HELLP syndrome (hemolysis, elevated liver enzymes, and low platelets) is a severe
variant of preeclampsia whose pathogenesis remains unclear. Recent evidence and clinical
similarities suggest a link to atypical hemolytic uremic syndrome (aHUS), a disease of
excessive activation of the alternative complement pathway effectively treated with a
complement inhibitor, eculizumab. Therefore, we utilized a functional complement assay,
the modified Ham test, to test sera of women with classic or atypical HELLP syndrome,
preeclampsia with severe features, normal pregnancies and healthy non-pregnant women. Sera
were also evaluated using levels of the terminal product of complement activation (C5b-9).

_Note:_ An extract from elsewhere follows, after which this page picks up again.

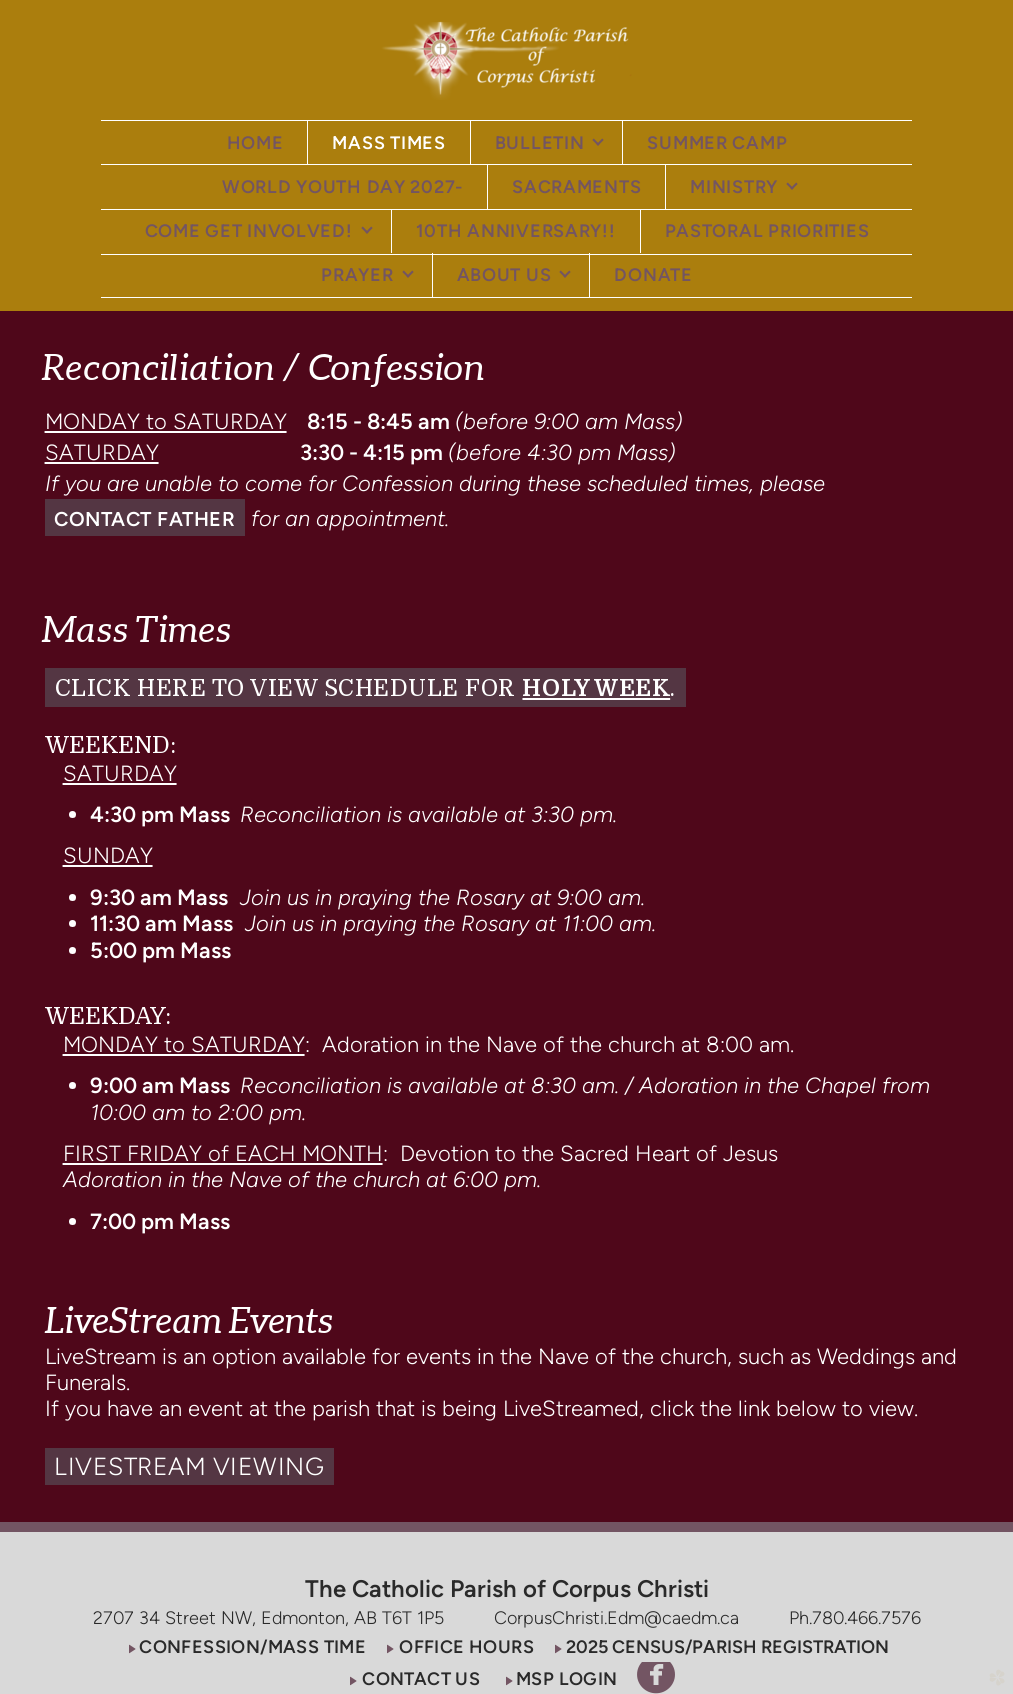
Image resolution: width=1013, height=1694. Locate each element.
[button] (145, 517)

We tested the in vitro ability of eculizumab to inhibit complement
activation in HELLP serum. Increased complement activation was found in participants with
classic or atypical HELLP compared to normal pregnancy and non-pregnant controls. Mixing
HELLP serum with eculizumab containing serum resulted in a significant decrease in cell
killing compared to HELLP serum alone. In conclusion, HELLP syndrome is associated with
increased complement activation demonstrated by the modified Ham test. This assay may aid
in the diagnosis of HELLP syndrome and confirm its pathophysiology relates to aHUS.